Lately, I've found myself attending academic colloquiums.1 They are organized semi-weekly at my school by our math department and each talk is led by a different invited professor on the topic of their specialty. These one-time lectures are meant to be a resource for the experienced faculty from different institutions to exchange knowledge and ideas. Surprisingly, many of them were very well presented. What's even more surprising, they were easy to follow for a "non-experienced-non-faculty" like myself.
Over the course of these colloquiums, I realized that I am slowly rediscovering math for myself. Seeing that: wow, math can be beautiful. I get fascinated over and over again by the multiplicity of diverse ways to represent our complex world with a math model – and then by solving the model, explain the world.
For example, recently, there was one talk that said to use drift-diffusion models on collective decision making. The abstract got me intrigued, so I went. The presentation ended up great (and I am very picky in that sense!) and even after the meetup was over, my mind kept coming back thinking about the talk. So I reached out to the speaker and asked for a few papers that his presentation was based on. "How do individuals combine private evidence and social information to make decisions?" stated one of them.

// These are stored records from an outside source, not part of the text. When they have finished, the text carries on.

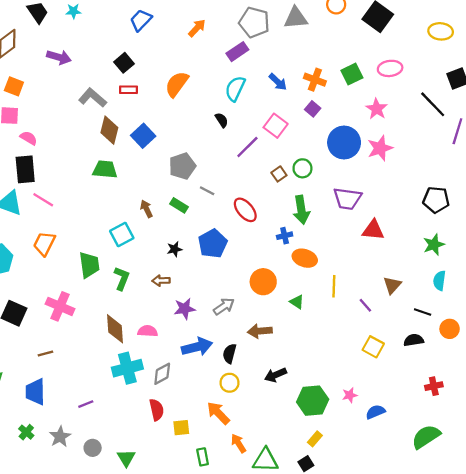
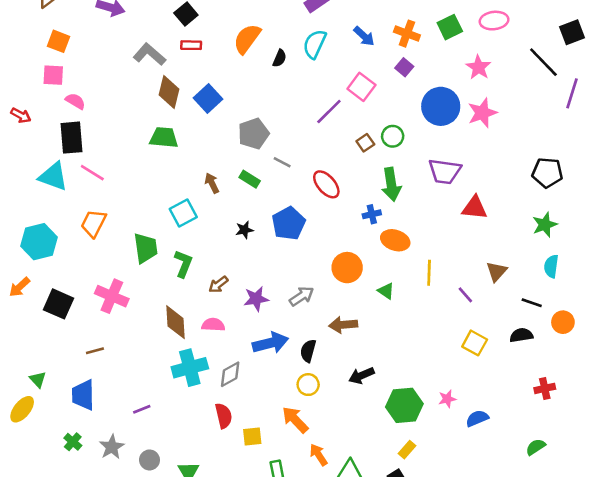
black semicircle: (222, 120) -> (280, 58), moved, turned 56
brown arrow: (161, 281) -> (218, 284), moved, turned -36
green semicircle: (426, 437) -> (536, 447), size x0.6

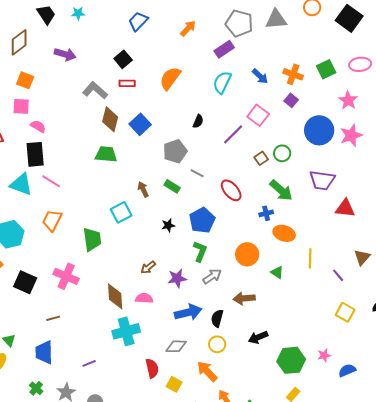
black semicircle: (280, 58) -> (198, 121), moved
green arrow: (391, 184) -> (281, 190), turned -40
green L-shape: (183, 264) -> (200, 251), moved
gray diamond: (230, 374) -> (176, 346), moved, turned 30
yellow square: (252, 437) -> (174, 384), turned 35

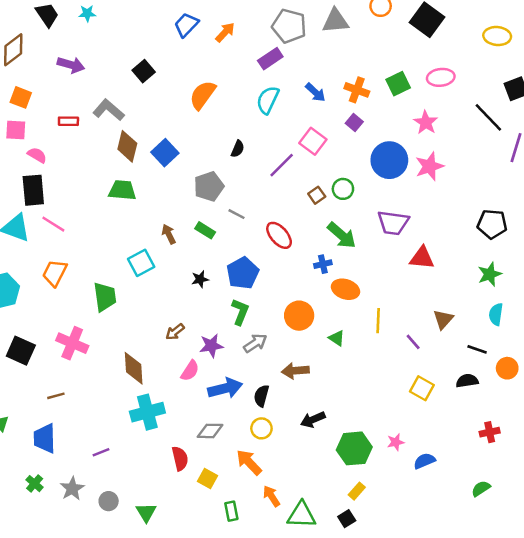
blue trapezoid: (138, 21) -> (186, 25), moved
red rectangle: (127, 83) -> (68, 121), moved
pink semicircle: (144, 298) -> (190, 371), moved, turned 120

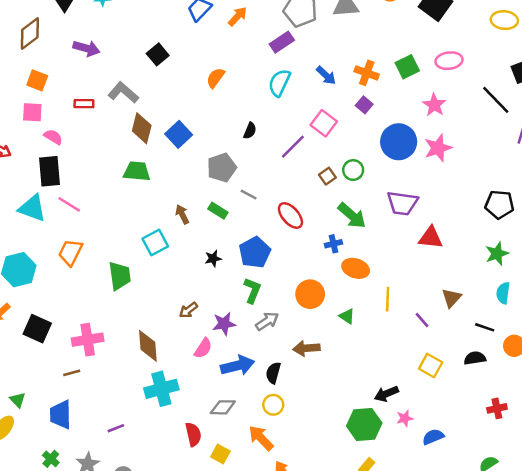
orange semicircle: (203, 95) -> (215, 78), size x0.7
pink cross: (72, 343) -> (88, 340), moved, turned -32
black arrow: (313, 420) -> (386, 394), moved

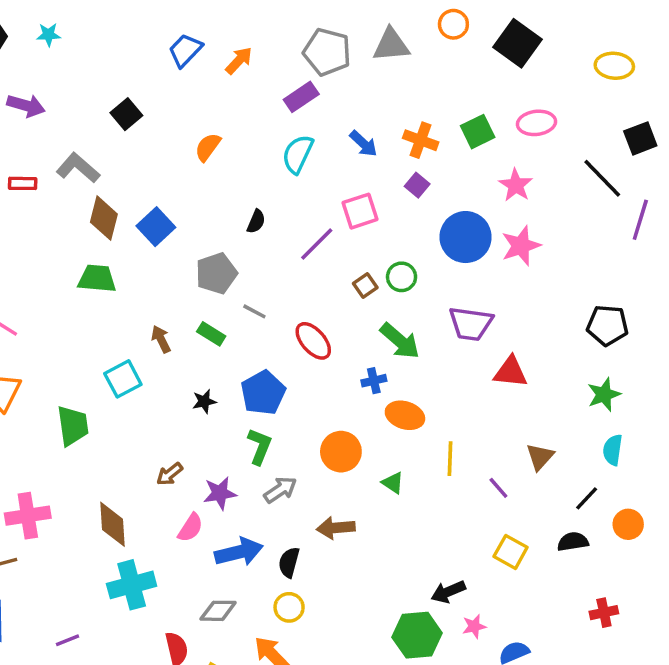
pink square: (324, 123) -> (360, 211), turned 35
black line: (485, 327) -> (587, 498), turned -66

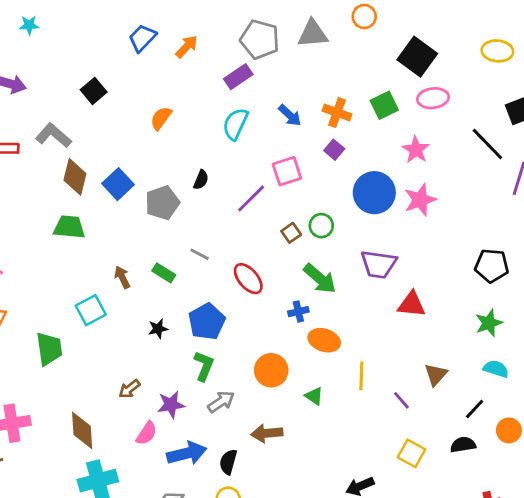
black square: (517, 43) -> (417, 57), moved
gray pentagon: (216, 273) -> (162, 203), moved
cyan semicircle: (613, 450) -> (496, 369), turned 100

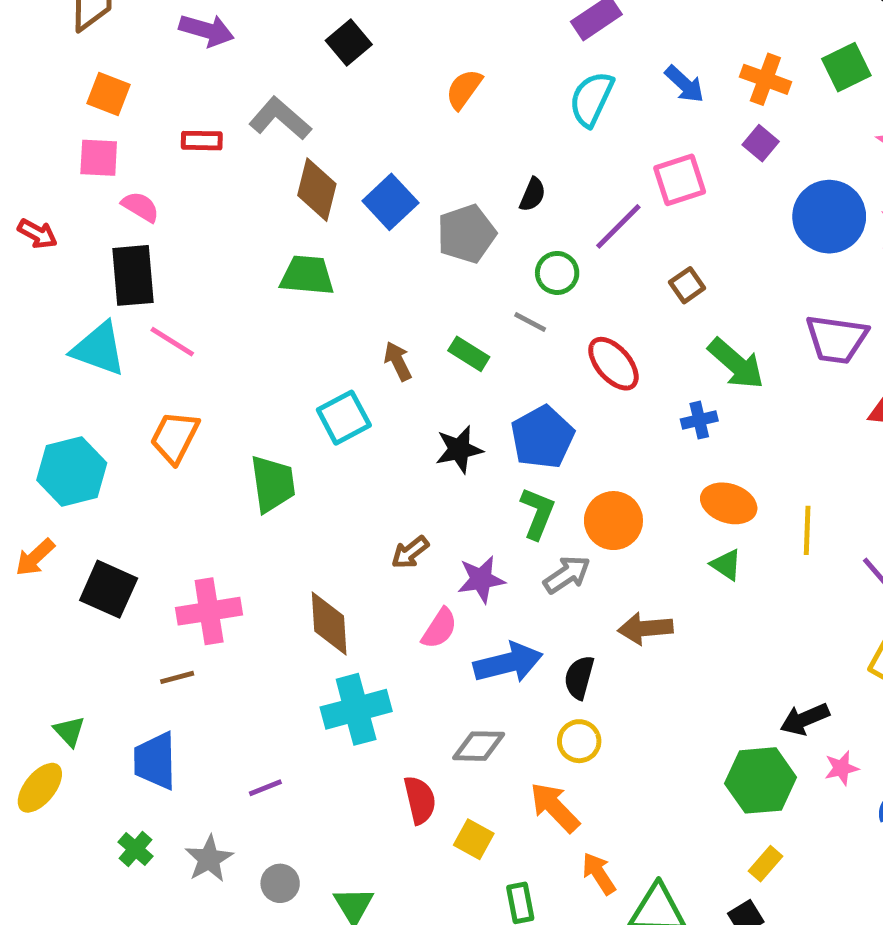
green circle: (321, 226) -> (557, 273), moved
black star: (158, 329) -> (459, 449), size x1.4
orange ellipse: (324, 340) -> (729, 503), moved
orange circle: (271, 370) -> (613, 521), moved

Over the course of several papers, to address this posed question, they start with introducing a model, follow that with analyzing it on small networks, and then extend their work on large networks.
What kind of model can you use to represent human interactions and decision making?
The World and its Models
Consider a population of n agents that has to decide between two choices/hypotheses: H+ and H-. They do so by accumulating evidence and computing the conditional probabilities, P(H±|evidence), that one of the two hypotheses is correct.
For example, there is a coin that is known to be equally-likely one of two biased coins: one that is more biased towards Heads (H+) with probability p in (0.5, 1] interval and another is more biased towards Tails (H-) with the same probability p. You want to identify whether this coin is H+ or H-.
Naturally, to make a decision, you'll need to accumulate some evidence toward one or another hypothesis. In our case, you can do that by tossing a coin many times. If you get more Heads, it's more likely to be the H+ coin. If you get more Tails, it's more likely to be the H- coin.
Now the question is – when do you make a final decision? On the 10th flip? 100th? 10,000th? Well, sure, you can use some formulas and derive the exact probability of whether it is one or another coin given a sequence of outcomes. However, the question still remains the same: when do you stop? At 95% confidence, 99% confidence, at 99.8%? Whatever that number is for you, let's call it your "confidence threshold". Naturally, the higher your threshold is, the more accurate your educated guess is; yet, the time you will spend on making that decision is naturally higher. Hence, slow-deciders. And vise-versa.
The tricky part is that if two coins H+ and H- are only veeeery slightly biased (i.e. p is 0.5+epsilon), then you'll need a very large number of tosses before you can "confidently" make a decision, whatever your confidence threshold is.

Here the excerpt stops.